From Linda Chapman:
We carefully considered this question several times. Here are some of my thoughts.
Forums that are “exclusive” to mental health professionals tend to leave others feeling excluded, even when that is not the intention. There is a power imbalance inherent in being a “helper”. Closing the doors to non-professionals reinforces the distinction between professionals and non-professionals. That is antithetical to the purposes for which this site was originally designed. My goal then (and what I hope to see continue at TWHJ) is to see all participants here as equals.
If you are going to have a “gate” you must have a “gatekeeper.” Credential checking is a pain in cyberspace. And… Who qualifies to participate? Standards are not uniform around the world. In some areas, people with 4-year college degrees (or less) can practice. Others require graduate degrees and licensure or certification. Ultimately *someone* will get excluded and feel hurt, discriminated against, left out.
In my experience running some small listservs for professionals, I saw that it was no panacea to limit participation to professionals. The more I hang around mental health pros, the more I know that we professionals are just people with letters after our names. Of course we have the same quirks, personality problems and issues as anyone else. (Ask any client! ) Maybe we’re a shade more likely to have worked on our stuff, but that doesn’t necessarily mean anything in the aggregate.
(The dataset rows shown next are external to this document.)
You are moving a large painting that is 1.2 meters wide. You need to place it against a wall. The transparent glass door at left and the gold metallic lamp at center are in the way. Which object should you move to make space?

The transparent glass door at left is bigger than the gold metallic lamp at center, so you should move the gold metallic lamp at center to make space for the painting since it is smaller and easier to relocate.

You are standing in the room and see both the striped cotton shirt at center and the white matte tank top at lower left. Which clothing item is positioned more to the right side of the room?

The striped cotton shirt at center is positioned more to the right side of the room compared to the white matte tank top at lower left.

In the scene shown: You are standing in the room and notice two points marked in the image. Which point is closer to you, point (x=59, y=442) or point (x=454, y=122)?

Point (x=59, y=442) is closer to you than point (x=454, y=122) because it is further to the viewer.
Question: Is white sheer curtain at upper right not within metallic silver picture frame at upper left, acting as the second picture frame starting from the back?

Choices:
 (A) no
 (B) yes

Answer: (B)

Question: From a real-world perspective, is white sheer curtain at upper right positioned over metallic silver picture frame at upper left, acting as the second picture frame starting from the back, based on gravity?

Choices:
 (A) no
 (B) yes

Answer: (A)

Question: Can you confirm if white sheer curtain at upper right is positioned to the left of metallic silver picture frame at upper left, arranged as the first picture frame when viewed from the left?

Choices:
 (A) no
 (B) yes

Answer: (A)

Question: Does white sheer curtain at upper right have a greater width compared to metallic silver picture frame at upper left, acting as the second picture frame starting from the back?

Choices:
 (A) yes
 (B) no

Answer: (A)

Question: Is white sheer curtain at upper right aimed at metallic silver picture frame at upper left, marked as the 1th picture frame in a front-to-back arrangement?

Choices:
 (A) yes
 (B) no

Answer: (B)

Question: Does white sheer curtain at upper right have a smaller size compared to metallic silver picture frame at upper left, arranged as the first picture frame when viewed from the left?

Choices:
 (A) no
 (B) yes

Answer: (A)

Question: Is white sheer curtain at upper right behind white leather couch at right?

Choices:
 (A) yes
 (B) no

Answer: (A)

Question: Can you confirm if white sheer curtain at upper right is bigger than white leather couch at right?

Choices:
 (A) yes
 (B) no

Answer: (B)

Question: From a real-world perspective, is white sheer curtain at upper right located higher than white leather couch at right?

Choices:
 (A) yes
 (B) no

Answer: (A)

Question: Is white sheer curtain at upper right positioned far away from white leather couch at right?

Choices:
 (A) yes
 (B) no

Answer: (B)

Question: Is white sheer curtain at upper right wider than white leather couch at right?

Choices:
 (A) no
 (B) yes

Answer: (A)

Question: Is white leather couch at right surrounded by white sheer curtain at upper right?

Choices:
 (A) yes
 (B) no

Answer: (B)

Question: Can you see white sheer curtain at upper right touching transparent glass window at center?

Limiting participation to professionals also means that you will have a very small number of people to draw input from. Occasionally a few mental health pros will hang out at TWHJ on a regular basis, but most people I know who are practicing barely have time to check their e-mail.
People who do not have abuse histories also tend not to be interested or motivated to hang around talking about it in their personal time. I would worry a little about those who do!
In my experience, it is much richer to have a give and take among all different kinds of people. There are people here without degrees who may be far more knowledgeable and articulate about the therapy process than 9/10ths of the actual “trained therapists” (I always think of “trained seals” for some reason when I read that phrase ) you’ll run across.
So… My vote is to encourage you continue using TWHJ as is. Let’s maintain a welcoming place for all kinds of people with all kinds of backgrounds, including therapists with trauma histories.